Nationally, states compete against each other to lure large employers with elaborate incentive packages. As important as these public investments are for those states, the Roundtable recognizes that Vermont cannot compete with them in supplying an array of expensive economic incentives for targeted business recruitment. However, we can certainly become a business relocation destination for all types of business and industry by building on an existing asset, and creating one of the best preK through higher education systems in the country. Businesses’ first need is a well-prepared and adaptable workforce so, by investing aggressively in our human capital beginning with our youngest children, Vermont can create a positive environment to attract new business and their workers at the same time that we bolster our existing businesses and ultimately create the workforce we need.
While we continue to recover from the effects of the recent recession, elected officials should look no further than to high-quality early childhood programs as the first dollars to invest for a guaranteed rate of return and with positive, lifelong effects on children and their working parents. Especially for our 19,000 children living in poverty or for children in other families with limited resources, definitive studies at the national level demonstrate that access to high-quality child care is the gateway to early vocabulary development, which leads to early literacy and ultimately to success in school. It is a way in which to break the cycle of generational poverty while preventing the achievement gap from happening in the first place. These investments can ensure that our workers/their parents are focused and productive; can reduce the need for and spending on costly remediation, corrects, and special education programs; and, can ensure a successful beginning for a lifelong learner.
The economy is still tough and resources are scarce; all the more reason for policy choices to benefit from a logical decision making framework. By weighing his new policy agenda against a set of guiding principles around economic growth and long-term fiscal sustainability, Governor-elect Shumlin will benefit generations of Vermonts today and well into the future.
The 110 CEO members of the Roundtable currently employ 15% of the state’s workforce and have an economic footprint of more than $136 billion. As stewards of successful, globally competitive companies with deeply held commitments to Vermont and their employees, we respectfully suggest that all of Vermont’s public officials consider these principles to guide their decision making around the allocation of scarce public resources.
Human Capital: To achieve economic growth and fiscal sustainability, government should seek to strengthen the skills and capacities of Vermont’s entire workforce.
Young Children: In developing human capital, Vermont should focus especially on children, from birth to age five and their families, to ensure that they get the very best possible start in life.
Evaluation: Analysis on the return on investment should be a key consideration in public resource allocation decisions.
Transparency: Government accountability should enable citizens to easily understand and participate in the assessment of revenue and spending decisions.

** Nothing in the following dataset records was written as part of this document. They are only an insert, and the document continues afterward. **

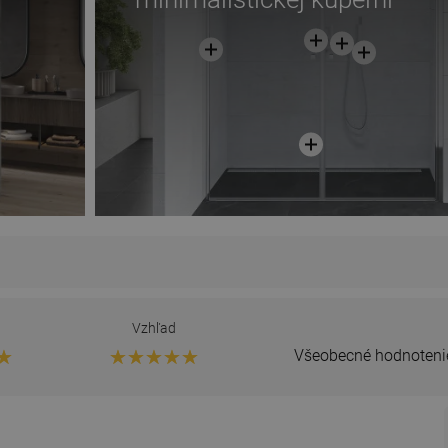
Vzhľad
Všeobecné hodnoteni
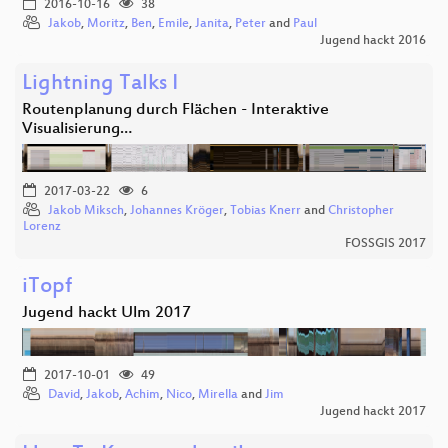
2016-10-16
38
Jakob
,
Moritz
,
Ben
,
Emile
,
Janita
,
Peter
and
Paul
Jugend hackt 2016
Lightning Talks I
Routenplanung durch Flächen - Interaktive
Visualisierung…
2017-03-22
6
Jakob Miksch
,
Johannes Kröger
,
Tobias Knerr
and
Christopher
Lorenz
FOSSGIS 2017
iTopf
Jugend hackt Ulm 2017
2017-10-01
49
David
,
Jakob
,
Achim
,
Nico
,
Mirella
and
Jim
Jugend hackt 2017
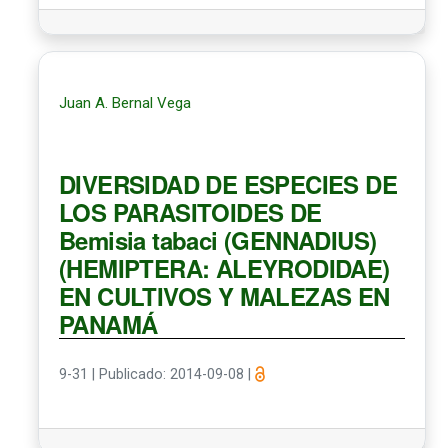
Juan A. Bernal Vega
DIVERSIDAD DE ESPECIES DE
LOS PARASITOIDES DE
Bemisia tabaci (GENNADIUS)
(HEMIPTERA: ALEYRODIDAE)
EN CULTIVOS Y MALEZAS EN
PANAMÁ
9-31
|
Publicado: 2014-09-08
|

Sustainability: Vermont’ state budgets should be viable over the long term and elected officials should adopt a multi-year planning horizon that is longer than the re-election cycle.
These principles, which were developed by Pew Center on the States and the Partnership for America’s Economic Success, refer to “capacity-building” policy investments; the most critical to ensure future economic success and elevate everyone’s potential. They are also the hardest to accomplish because they require a long time horizon and a grounding vision of what we wish Vermont to be.
Fortunately, we already have the tools necessary for success because Vermont fares so well on many quality of life and education measures. The Roundtable looks forward to working with Governor-elect Shumlin and others to make these kinds of public investments in human capital our first economic development priority.